**What the task requires:** Pictures are to be left out, and the rest of the records reproduced exactly.

== Exercise data ==

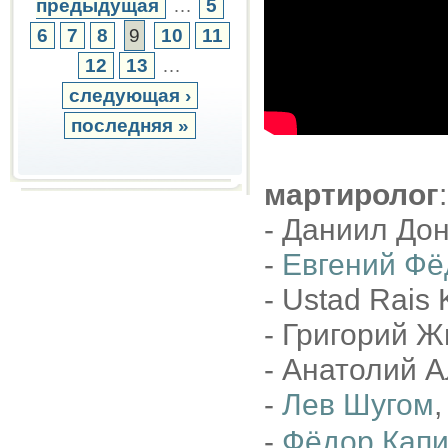
предыдущая
…
5
6
7
8
9
10
11
12
13
…
следующая ›
последняя »
мартиролог
:
- Даниил Дон
-
Евгений Фё
- Ustad Rais 
- Григорий Ж
- Анатолий А
-
Лев Шугом
,
-
Фёдор Кап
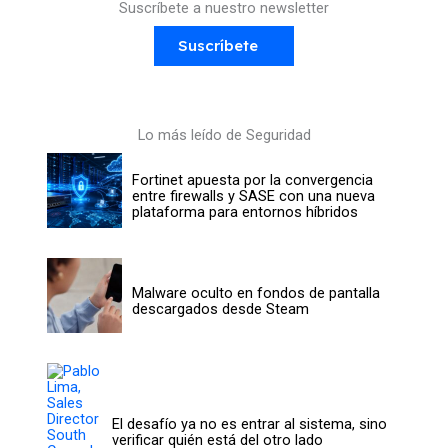
Suscríbete a nuestro newsletter
Suscríbete
Lo más leído de Seguridad
Fortinet apuesta por la convergencia
entre firewalls y SASE con una nueva
plataforma para entornos híbridos
Malware oculto en fondos de pantalla
descargados desde Steam
El desafío ya no es entrar al sistema, sino
verificar quién está del otro lado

===

**Answer space:**
предыдущая
…
5
6
7
8
9
10
11
12
13
…
следующая ›
последняя »
мартиролог
:
- Даниил Дон
-
Евгений Фё
- Ustad Rais 
- Григорий Ж
- Анатолий А
-
Лев Шугом
,
-
Фёдор Кап
Suscríbete a nuestro newsletter
Suscríbete
Lo más leído de Seguridad
Fortinet apuesta por la convergencia
entre firewalls y SASE con una nueva
plataforma para entornos híbridos
Malware oculto en fondos de pantalla
descargados desde Steam
El desafío ya no es entrar al sistema, sino
verificar quién está del otro lado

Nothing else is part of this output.